[[ DATA FOR REVIEW, beginning ]]
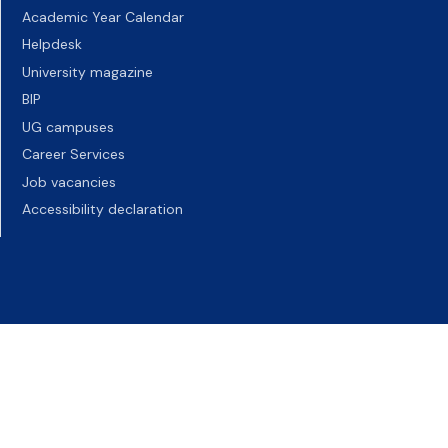
Academic Year Calendar
Helpdesk
University magazine
BIP
UG campuses
Career Services
Job vacancies
Accessibility declaration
[[ DATA FOR REVIEW, end ]]
== TO DO ==
An exact copy of the material above is required, free of any pictures.

== RESPONSE ==
Academic Year Calendar
Helpdesk
University magazine
BIP
UG campuses
Career Services
Job vacancies
Accessibility declaration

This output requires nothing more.